In her subsequent letter to Congress, Gabbard wrote that her office had been "actively reviewing intelligence reporting and assessments on election integrity" since she took office, and that there was "information and intelligence reporting suggesting that electronic voting systems being used in the United States have long been vulnerable to exploitation." She did not explain what foreign intelligence authority covers a five-year-old Georgia presidential election. She did not explain what the DNI's office was doing with domestic voting equipment assessments. She did not explain, and was never required to explain, why the nation's top intelligence chief was personally overseeing the seizure of 2020 ballots.

Senator Warner said at the time that Gabbard's presence "should alarm every American" and suggested it could be a preview of an effort by Trump to interfere in elections. He was asking the right questions. He got no real answers. And now Gabbard is gone, replaced by a man with even less experience than she had and whose entire documented skill set is finding ways to weaponize government information against people the president doesn't like.

Here is what the Federal Vacancies Reform Act says: an acting official can serve up to 210 days. Here is what the calendar says: 210 days from today gets us to approximately the end of December, well past November's midterm elections. Here is what the law says the permanent DNI "shall have": extensive national security expertise. Here is what the FVRA allows the president to do: ignore that requirement for an acting official, run out the clock, and keep someone in place through the election regardless of their qualifications.

This was not an accident. The DNI oversees eighteen federal intelligence agencies. Those agencies have access to signals intelligence, human intelligence, financial intelligence, cyber capabilities, and surveillance infrastructure that would make a partisan attack dog salivate. They also, critically, interface with the interagency processes that assess threats to U.S. elections - including the assessments of foreign interference, the evaluations of domestic election infrastructure security, and the intelligence products that inform what the public and Congress are told about the integrity of American voting systems.

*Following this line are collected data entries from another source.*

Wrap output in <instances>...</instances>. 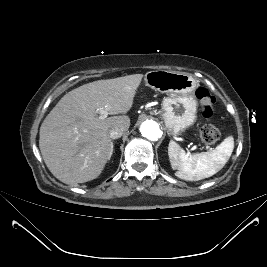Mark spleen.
I'll list each match as a JSON object with an SVG mask.
<instances>
[{
    "label": "spleen",
    "mask_w": 267,
    "mask_h": 267,
    "mask_svg": "<svg viewBox=\"0 0 267 267\" xmlns=\"http://www.w3.org/2000/svg\"><path fill=\"white\" fill-rule=\"evenodd\" d=\"M234 149V138H225L215 149L189 154L176 142L170 141L168 156L176 176L189 181H198L213 176L228 162Z\"/></svg>",
    "instance_id": "obj_1"
}]
</instances>
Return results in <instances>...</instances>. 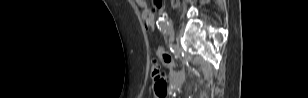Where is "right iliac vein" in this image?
<instances>
[{
	"instance_id": "1",
	"label": "right iliac vein",
	"mask_w": 308,
	"mask_h": 98,
	"mask_svg": "<svg viewBox=\"0 0 308 98\" xmlns=\"http://www.w3.org/2000/svg\"><path fill=\"white\" fill-rule=\"evenodd\" d=\"M167 34L169 36V40L172 43L175 37V33H174V29H173V25H172V21L168 20L167 23Z\"/></svg>"
}]
</instances>
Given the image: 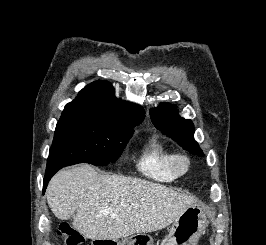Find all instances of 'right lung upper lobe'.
<instances>
[{
  "label": "right lung upper lobe",
  "mask_w": 266,
  "mask_h": 245,
  "mask_svg": "<svg viewBox=\"0 0 266 245\" xmlns=\"http://www.w3.org/2000/svg\"><path fill=\"white\" fill-rule=\"evenodd\" d=\"M76 114L96 115L118 123L137 125L145 116L141 106L116 99L113 86L107 81L89 84L62 112V116Z\"/></svg>",
  "instance_id": "right-lung-upper-lobe-1"
}]
</instances>
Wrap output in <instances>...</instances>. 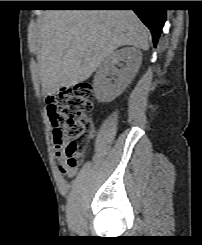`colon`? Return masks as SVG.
I'll return each instance as SVG.
<instances>
[{
    "label": "colon",
    "instance_id": "colon-1",
    "mask_svg": "<svg viewBox=\"0 0 202 245\" xmlns=\"http://www.w3.org/2000/svg\"><path fill=\"white\" fill-rule=\"evenodd\" d=\"M54 109V143L65 141L66 164L81 162L92 131L93 90L88 83L64 87L56 96Z\"/></svg>",
    "mask_w": 202,
    "mask_h": 245
}]
</instances>
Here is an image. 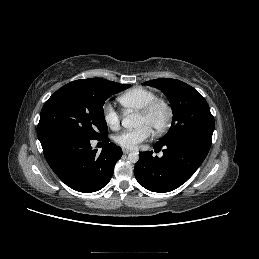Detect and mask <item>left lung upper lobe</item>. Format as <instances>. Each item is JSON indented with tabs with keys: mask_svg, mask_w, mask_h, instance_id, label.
I'll list each match as a JSON object with an SVG mask.
<instances>
[{
	"mask_svg": "<svg viewBox=\"0 0 259 259\" xmlns=\"http://www.w3.org/2000/svg\"><path fill=\"white\" fill-rule=\"evenodd\" d=\"M144 84L162 90L173 111L172 125L158 143L186 137L212 142L214 117L199 92L182 81L170 78L155 79Z\"/></svg>",
	"mask_w": 259,
	"mask_h": 259,
	"instance_id": "1",
	"label": "left lung upper lobe"
}]
</instances>
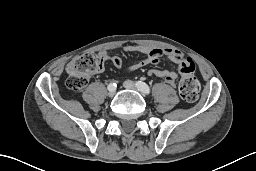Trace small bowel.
I'll use <instances>...</instances> for the list:
<instances>
[{"label": "small bowel", "instance_id": "1", "mask_svg": "<svg viewBox=\"0 0 256 171\" xmlns=\"http://www.w3.org/2000/svg\"><path fill=\"white\" fill-rule=\"evenodd\" d=\"M124 51L126 52H141L144 54V57L135 62L133 65L128 67L127 71H133L144 67L149 64H158L161 57H166L170 62L179 66L180 61L183 59V54L172 48H161V47H149L143 45H126L123 47ZM100 58L103 61V65L98 71H102L104 67V63L106 61H110L114 66L121 68L122 61L121 58L117 55H108L107 52L101 51L98 53ZM150 76H154L160 78L170 86H175L176 81L178 79L179 73L175 68L170 70H158L152 69L148 72Z\"/></svg>", "mask_w": 256, "mask_h": 171}]
</instances>
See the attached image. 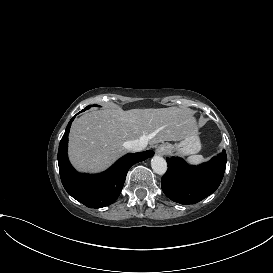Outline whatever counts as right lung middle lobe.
<instances>
[{"label":"right lung middle lobe","mask_w":273,"mask_h":273,"mask_svg":"<svg viewBox=\"0 0 273 273\" xmlns=\"http://www.w3.org/2000/svg\"><path fill=\"white\" fill-rule=\"evenodd\" d=\"M90 107L88 106V107H86L85 109H89Z\"/></svg>","instance_id":"obj_1"}]
</instances>
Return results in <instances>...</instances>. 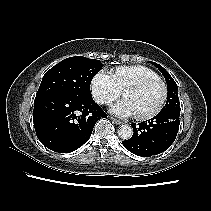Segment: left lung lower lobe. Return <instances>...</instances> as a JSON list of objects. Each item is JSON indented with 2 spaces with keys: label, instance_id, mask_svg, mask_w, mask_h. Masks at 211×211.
<instances>
[{
  "label": "left lung lower lobe",
  "instance_id": "left-lung-lower-lobe-1",
  "mask_svg": "<svg viewBox=\"0 0 211 211\" xmlns=\"http://www.w3.org/2000/svg\"><path fill=\"white\" fill-rule=\"evenodd\" d=\"M179 113L159 112L148 121L131 124L133 136L123 146L138 156L150 157L167 150L174 142L179 129Z\"/></svg>",
  "mask_w": 211,
  "mask_h": 211
}]
</instances>
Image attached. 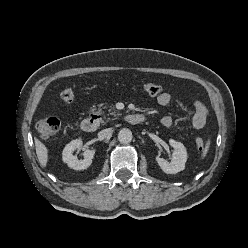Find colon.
Here are the masks:
<instances>
[{
	"mask_svg": "<svg viewBox=\"0 0 248 248\" xmlns=\"http://www.w3.org/2000/svg\"><path fill=\"white\" fill-rule=\"evenodd\" d=\"M143 90L148 95L157 96L162 93L163 88L161 85L155 83H146L143 85ZM61 98L63 101L70 103L75 100L76 93L73 89L67 88L62 91ZM60 125V120L56 117L43 118L37 123V131L41 138L48 140L58 133ZM195 144L199 150L205 148V141L200 137L196 139Z\"/></svg>",
	"mask_w": 248,
	"mask_h": 248,
	"instance_id": "obj_1",
	"label": "colon"
}]
</instances>
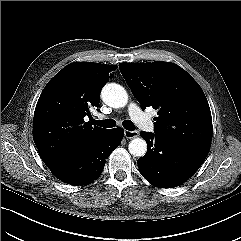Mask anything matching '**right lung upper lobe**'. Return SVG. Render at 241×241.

Gabbard already field-tested what a DNI willing to blur those lines could do. She showed up at a ballot seizure operation. She told Congress the intelligence community had concerns about electronic voting machines. She never quite said the 2020 election was stolen, but she set up the scaffolding. Now the man who spent a year mining federal mortgage databases to build criminal cases against Trump's political opponents will be running the office that decides what the country knows about threats to its elections… in an acting capacity that conveniently expires after the votes are counted.

Trump's argument for Pulte's fitness for the job was that real estate work "overlaps with the skills needed to coordinate 18 federal agencies tasked with aspects of foreign and domestic security." No one with a working knowledge of either real estate or national intelligence said this was true. No one in the Republican Party said it wasn't. The White House said Pulte would also keep his jobs at FHFA and as chair of Fannie Mae and Freddie Mac, because apparently running three simultaneous federal roles without experience in any of the most complex ones is now just how things work. After all, Marco Rubio has dozens of job titles, depending on the day of the week. 

What Bill Pulte has demonstrated, repeatedly and with apparent pride, is a willingness to use whatever federal authority he holds to come after whoever the president wants targeted. He combed through mortgage databases for opposition research. He made criminal referrals that went nowhere except into headlines. He had a near-physical confrontation with Treasury Secretary Scott Bessent. He pressured the Justice Department to prosecute Trump's critics "even when evidence was thin," per Newsweek's reporting. He is, by every available measure, exactly the kind of person you do not put in charge of the most powerful intelligence infrastructure in human history.

Unless, of course, that's precisely the point. The countdown to the coup continues, and the clock is running down quickly.